Input Block Start
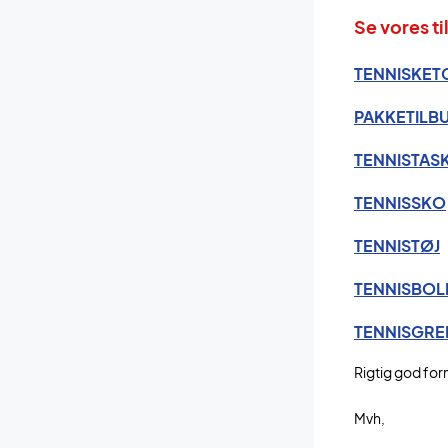
Se vores ti
TENNISKET
PAKKETILB
TENNISTAS
TENNISSKO
TENNISTØJ
TENNISBOL
TENNISGRE
Rigtig god for
Mvh,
Input Block End
Write out every line of the listing exactly as written, and leave the pictures out.

Se vores ti
TENNISKET
PAKKETILB
TENNISTAS
TENNISSKO
TENNISTØJ
TENNISBOL
TENNISGRE
Rigtig god for
Mvh,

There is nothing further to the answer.